Prince Charles has been routinely sent secret Cabinet papers for decades, giving him privileged access to confidential and market sensitive information, it has emerged.
The arrangement, under which records of ministerial deliberations are automatically released to the Prince of Wales as well as the Queen, has been revealed following a three-year freedom of information battle.
It follows the disclosure that the heir to the throne has regularly lobbied ministers over pet subjects including homeopathy, architecture, rainforests, rural housing and military spending.
The campaign group Republic, which obtained the information, called for the “quite extraordinary and completely unacceptable” practice to be scrapped. It wrote to David Cameron demanding that the prince be removed from the circulation list for the papers, which would normally be kept secret for 20 years.
The Cabinet Office had resisted the release of the so-called “precedent book”, which details the inner workings of the Government, but was ordered by a freedom of information tribunal to publish several parts.
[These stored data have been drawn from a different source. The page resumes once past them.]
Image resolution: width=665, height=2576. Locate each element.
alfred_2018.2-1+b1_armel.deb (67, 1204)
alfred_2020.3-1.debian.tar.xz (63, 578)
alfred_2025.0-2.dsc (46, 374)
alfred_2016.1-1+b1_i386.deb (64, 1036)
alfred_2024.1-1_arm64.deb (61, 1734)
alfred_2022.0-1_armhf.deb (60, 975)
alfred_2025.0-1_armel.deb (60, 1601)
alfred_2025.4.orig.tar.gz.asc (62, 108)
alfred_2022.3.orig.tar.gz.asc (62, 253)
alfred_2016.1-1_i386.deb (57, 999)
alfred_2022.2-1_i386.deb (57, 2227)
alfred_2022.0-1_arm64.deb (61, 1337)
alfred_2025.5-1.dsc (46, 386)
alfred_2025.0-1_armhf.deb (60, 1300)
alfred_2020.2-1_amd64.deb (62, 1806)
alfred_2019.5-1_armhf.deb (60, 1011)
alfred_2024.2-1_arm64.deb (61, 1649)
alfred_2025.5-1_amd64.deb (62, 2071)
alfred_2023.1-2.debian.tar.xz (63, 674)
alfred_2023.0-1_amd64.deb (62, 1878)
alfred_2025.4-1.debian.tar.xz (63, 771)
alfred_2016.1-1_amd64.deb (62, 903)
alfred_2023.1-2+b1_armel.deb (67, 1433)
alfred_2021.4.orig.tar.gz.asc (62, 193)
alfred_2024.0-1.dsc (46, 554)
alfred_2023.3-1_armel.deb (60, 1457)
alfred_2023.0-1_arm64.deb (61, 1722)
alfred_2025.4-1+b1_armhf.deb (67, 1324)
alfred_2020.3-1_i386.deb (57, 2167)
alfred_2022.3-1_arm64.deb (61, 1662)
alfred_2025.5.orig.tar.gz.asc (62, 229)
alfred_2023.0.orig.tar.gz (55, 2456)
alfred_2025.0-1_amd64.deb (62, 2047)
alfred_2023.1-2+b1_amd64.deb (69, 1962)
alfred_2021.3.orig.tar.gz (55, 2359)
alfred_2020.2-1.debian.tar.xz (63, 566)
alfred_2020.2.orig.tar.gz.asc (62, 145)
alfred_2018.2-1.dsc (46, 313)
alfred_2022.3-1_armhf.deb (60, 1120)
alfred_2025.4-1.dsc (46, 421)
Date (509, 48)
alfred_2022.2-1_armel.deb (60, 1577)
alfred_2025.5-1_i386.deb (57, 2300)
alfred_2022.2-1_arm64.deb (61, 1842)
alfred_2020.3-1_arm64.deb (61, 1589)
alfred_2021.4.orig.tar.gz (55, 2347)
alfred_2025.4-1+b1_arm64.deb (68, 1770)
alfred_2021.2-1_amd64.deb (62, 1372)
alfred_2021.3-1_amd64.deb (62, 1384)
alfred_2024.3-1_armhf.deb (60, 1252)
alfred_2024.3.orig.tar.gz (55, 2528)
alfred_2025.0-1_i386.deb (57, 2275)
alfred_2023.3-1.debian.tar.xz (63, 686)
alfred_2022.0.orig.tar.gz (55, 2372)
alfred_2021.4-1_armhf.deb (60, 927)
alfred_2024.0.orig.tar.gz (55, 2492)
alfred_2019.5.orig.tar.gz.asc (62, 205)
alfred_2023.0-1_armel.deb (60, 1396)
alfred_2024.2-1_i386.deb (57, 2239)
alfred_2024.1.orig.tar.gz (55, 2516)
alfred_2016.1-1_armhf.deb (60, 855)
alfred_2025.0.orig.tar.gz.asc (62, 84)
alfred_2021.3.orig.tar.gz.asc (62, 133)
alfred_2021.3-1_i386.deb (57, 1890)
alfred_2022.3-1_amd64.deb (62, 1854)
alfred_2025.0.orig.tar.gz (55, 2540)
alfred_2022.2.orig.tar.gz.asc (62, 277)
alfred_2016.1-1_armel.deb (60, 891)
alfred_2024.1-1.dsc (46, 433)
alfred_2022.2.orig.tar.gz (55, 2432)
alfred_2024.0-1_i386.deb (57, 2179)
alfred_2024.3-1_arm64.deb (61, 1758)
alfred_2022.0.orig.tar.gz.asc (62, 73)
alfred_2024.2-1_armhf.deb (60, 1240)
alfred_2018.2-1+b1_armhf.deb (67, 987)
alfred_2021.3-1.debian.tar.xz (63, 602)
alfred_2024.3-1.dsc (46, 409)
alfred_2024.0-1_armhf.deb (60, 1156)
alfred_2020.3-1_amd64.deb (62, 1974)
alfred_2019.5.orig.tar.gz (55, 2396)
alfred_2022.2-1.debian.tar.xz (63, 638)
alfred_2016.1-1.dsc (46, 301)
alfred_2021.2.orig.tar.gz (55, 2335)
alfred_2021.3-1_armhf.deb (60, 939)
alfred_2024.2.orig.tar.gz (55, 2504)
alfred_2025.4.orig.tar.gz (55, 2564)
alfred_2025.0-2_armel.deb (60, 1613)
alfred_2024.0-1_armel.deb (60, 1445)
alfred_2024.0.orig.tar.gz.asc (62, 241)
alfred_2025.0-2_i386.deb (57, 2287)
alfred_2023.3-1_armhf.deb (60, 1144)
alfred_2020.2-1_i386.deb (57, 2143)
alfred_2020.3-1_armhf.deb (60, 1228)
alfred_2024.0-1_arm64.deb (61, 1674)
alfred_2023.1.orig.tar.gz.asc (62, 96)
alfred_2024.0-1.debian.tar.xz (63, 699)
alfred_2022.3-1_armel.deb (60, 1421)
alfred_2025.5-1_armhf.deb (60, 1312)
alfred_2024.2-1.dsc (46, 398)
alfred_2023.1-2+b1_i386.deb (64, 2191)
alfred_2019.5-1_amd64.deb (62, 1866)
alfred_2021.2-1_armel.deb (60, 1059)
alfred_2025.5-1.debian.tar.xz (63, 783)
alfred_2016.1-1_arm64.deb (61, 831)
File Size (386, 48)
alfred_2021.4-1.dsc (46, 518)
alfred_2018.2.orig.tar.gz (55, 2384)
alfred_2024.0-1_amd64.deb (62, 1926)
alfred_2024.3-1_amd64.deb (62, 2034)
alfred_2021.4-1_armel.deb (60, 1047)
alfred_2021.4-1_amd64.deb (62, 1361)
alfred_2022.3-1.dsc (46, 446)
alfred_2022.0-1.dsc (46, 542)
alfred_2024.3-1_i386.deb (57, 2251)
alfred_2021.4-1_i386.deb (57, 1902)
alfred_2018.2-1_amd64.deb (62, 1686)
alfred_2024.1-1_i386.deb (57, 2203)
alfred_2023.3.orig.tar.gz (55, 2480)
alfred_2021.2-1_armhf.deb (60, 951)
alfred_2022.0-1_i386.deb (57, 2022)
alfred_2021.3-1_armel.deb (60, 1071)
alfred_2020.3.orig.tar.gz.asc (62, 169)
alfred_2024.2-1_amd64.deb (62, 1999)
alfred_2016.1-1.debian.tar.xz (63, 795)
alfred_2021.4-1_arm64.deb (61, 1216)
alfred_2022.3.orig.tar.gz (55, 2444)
One section of the book, drawn up in 1992, reads: “The documents of the cabinet and ministerial committees are issued primarily to the sovereign, the Prince of Wales, and ministers… The need for secrecy calls for special care in circulation and handling.
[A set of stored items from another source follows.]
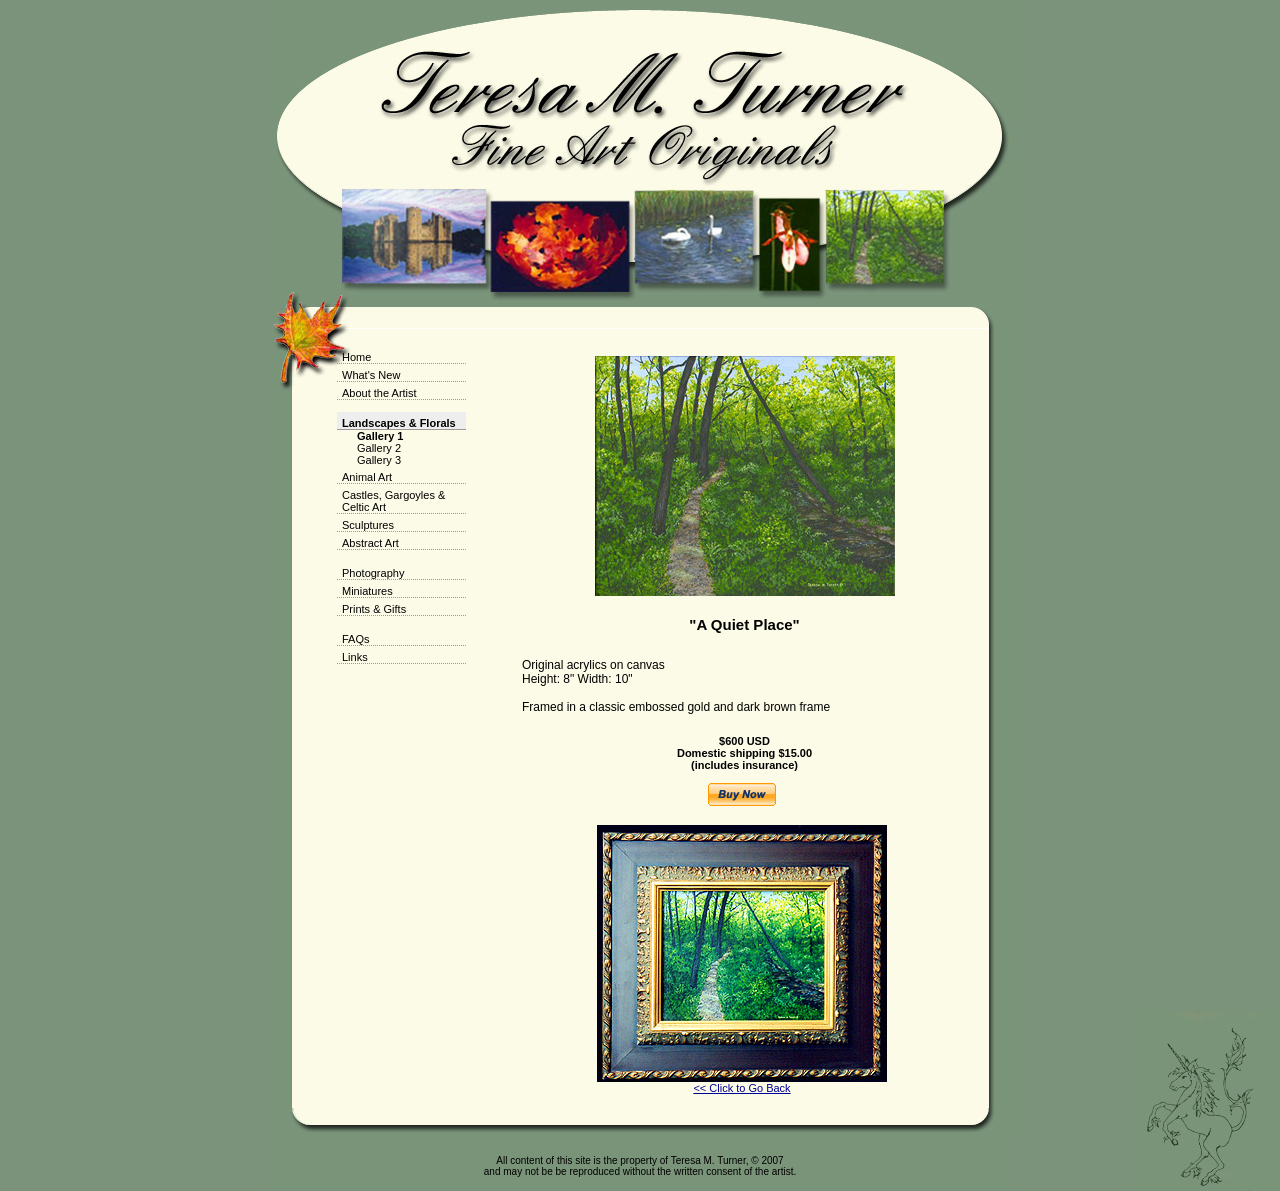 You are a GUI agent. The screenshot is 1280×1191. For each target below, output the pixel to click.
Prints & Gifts (374, 609)
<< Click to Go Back (741, 1088)
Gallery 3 (379, 460)
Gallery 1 (380, 436)
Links (355, 657)
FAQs (356, 639)
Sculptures (368, 525)
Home (356, 357)
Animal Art (367, 477)
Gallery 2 (379, 448)
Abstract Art (370, 543)
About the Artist (379, 393)
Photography (373, 573)
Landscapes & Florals (399, 423)
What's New (371, 375)
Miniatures (367, 591)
“The standard circulation for cabinet memoranda includes the Queen, the Prince of Wales, all members of the cabinet, any other ministers in charge of departments, the attorney general and the chief whip… Ministers of state and junior ministers do not normally receive memoranda.”
The revelation follows the release in May, following another FoI battle, of the so-called “black spider memos” sent by the Prince to ministers over several years. Twenty-seven letters – 10 from Charles to ministers, 14 by ministers and three letters between private secretaries – written between September 2004 and March 2005 were published.
In its letter last night to Mr Cameron, Republic said: “The fact that… Charles has privileged access to Cabinet papers is a further cause for concern as it means he is able to lobby ministers in secret at every stage of policy development process.
“It is plainly wrong Charles can lobby on new policy proposals even before the public are aware of the existence of such proposals. Cabinet papers will include market-sensitive information that would enable a person in possession of the information to use it to further their own financial interests.”
A Cabinet Office spokesman said: “It has been established practice for many years that the sovereign and the heir to the throne receive the minutes of Cabinet meetings. It is important the head of state and her heir are properly briefed.”
Paul Flynn, a Labour member of the Commons public administration and constitutional affairs committee, called for a parliamentary investigation.
“He is not just a figurehead, he has become a participant in national debate and there is no control over his lobbying,” he told The Guardian.
“This means that he is not only the most influential lobbyist, but the best informed and he is lobbying for his own interests, which are not always benign or sensible.”